Le réveil a été plus facile que d'autres jours. Je savais que je descendais en voiture car ma collègue me rendait service. Cela signifie que je pouvais rester au lit plus longtemps. J'étais quand-même comme agacée. Dans le même état que je me suis endormie en fait : suite à un problème informatique, je n'ai pu envoyer mon mail à Maître. Il était assez long et j'en étais à la fin ! J'avais trop les nerfs. Impossible de récupérer le brouillon, aucun enregistrement a été fait ! Etant donné l'heure j'avais tout laissé tomber pour aller me coucher mais j'avais les nerfs. J'avais trop les nerfs.
Comme convenu, ma collègue est venue nous chercher à l'heure dite. Nous avons déjà emmener mon fils à l'école (avec son sac de piscine).
Ensuite nous nous sommes rendues à la Poste. La postière avait du mal à trouver mon collisimo... super, ça commençait bien ! Au bout de dix longues minutes, elle le trouvait. Etant assez volumineux, il était ranger dans un autre endroit que celui habituel.
Quand j'ai vu le carton, j'ai eu peur pour commencer ! J'ai été soulager d'avoir demander de l'aide à ma collègue ! Même dans le coffre, ça ne rentrait pas. On a été obligé d'enlever le carton qui enveloppait le carton de l'emballage. L'essentiel était que nous avions réussi.

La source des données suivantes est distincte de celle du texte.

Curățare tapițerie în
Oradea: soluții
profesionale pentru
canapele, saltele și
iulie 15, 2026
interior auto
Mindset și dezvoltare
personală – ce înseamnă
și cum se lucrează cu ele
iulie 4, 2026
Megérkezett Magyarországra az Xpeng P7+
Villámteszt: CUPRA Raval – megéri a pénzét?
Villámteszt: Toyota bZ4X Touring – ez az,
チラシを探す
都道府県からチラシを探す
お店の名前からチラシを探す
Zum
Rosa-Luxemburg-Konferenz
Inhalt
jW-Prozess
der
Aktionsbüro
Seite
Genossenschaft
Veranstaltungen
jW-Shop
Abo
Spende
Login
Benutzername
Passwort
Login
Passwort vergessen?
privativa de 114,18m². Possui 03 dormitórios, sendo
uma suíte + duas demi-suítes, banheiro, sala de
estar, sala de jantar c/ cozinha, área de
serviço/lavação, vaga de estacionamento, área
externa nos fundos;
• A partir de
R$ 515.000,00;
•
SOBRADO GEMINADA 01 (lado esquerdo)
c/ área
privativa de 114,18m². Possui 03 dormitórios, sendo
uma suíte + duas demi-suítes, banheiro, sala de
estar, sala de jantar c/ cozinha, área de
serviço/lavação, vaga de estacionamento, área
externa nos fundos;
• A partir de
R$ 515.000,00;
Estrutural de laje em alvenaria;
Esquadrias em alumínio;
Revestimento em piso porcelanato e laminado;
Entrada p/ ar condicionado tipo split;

Mon autre souci était que ma collègue avait pris son après-midi. Elle ne pouvait donc pas me dépanner pour pouvoir rentrer par exemple. Il a fallu que je trouve une autre solution.

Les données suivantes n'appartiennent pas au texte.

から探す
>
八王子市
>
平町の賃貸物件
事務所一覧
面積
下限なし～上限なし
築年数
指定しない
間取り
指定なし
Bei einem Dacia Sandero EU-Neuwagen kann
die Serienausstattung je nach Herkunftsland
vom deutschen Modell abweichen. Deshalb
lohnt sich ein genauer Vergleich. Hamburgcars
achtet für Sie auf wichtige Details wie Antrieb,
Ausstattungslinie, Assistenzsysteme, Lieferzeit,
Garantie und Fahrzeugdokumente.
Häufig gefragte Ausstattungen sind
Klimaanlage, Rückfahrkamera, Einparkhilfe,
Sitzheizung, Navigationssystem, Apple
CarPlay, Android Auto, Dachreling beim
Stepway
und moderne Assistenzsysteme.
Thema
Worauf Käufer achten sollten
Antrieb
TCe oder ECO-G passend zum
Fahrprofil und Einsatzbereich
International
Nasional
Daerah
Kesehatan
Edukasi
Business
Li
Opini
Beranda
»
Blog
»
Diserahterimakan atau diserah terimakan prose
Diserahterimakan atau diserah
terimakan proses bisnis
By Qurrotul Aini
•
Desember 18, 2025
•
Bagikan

Lors de mon arrivée sur le plateau, notamment dans mon phone, j'ai senti une certaine pression. Des regards de travers furtifs me fusillaient lors de mes salutations matinales. J'ai laissé tomber et fait comme si de rien n'était.
Les tensions sont montés de plus en plus. Deux de mes collègues se sont plus au moins pris la tête pour une broutille, en l'absence de mon supérieur.
Lorsque mon supérieur est revenu, il a eu quelques échos d'une certaine mauvaise ambiance. Il nous demanda des explications mais les personnes concernées étaient déjà en pause déjeuner. Je lui ai fait un résumé du comportement de certaines filles notamment concernant le choix des profils pour la nouvelle opération. Pour moi, ce n'est que de la pure jalousie mais je n'en ai rien dit. J'ai porté aucun jugement, juste résumer ce qui s'était passer. Mon supérieur est quelqu'un qui aime que les choses se passent dans le meilleur des cas et ne pas laisser traîner. Il n'a pas mis longtemps pour aller voir les filles concernées et avoir une explication.
L'après-midi fut un peu moins tendu que la matinée mais ce n'était pas encore tout à fait ça. Il n'y a plus le dynamisme que j'ai connu jusqu'à ces derniers jours ! C'est dommage ! J'espère juste qu'elles ne vont pas fait exprès de gâcher le reste du fichier lorsque nous serons en formation la semaine prochaine, juste pour se venger. Cela serait dommage car si tout se passe bien, ce client veut poursuivre d'autres opérations avec notre site !
Juste avant que je finisse ma journée, nous avons eu un débriefing pour faire le point si nous avions des suggestions d'amélioration sur l'outil informatique, notamment sur notre discours. Hormis ce que nous avions fait remonter avant hier nous n'avions rien à redire de particulier juste qu'il est plus difficile d'atteindre cette cible les après-midi et encore moins le vendredi.
Notre débriefing s'est terminé juste au même moment où je devais partir. Il ne fallait pas que je traîne car en finissant à cette heure là, ça me donne juste le temps de me rendre devant l'école de mon fils.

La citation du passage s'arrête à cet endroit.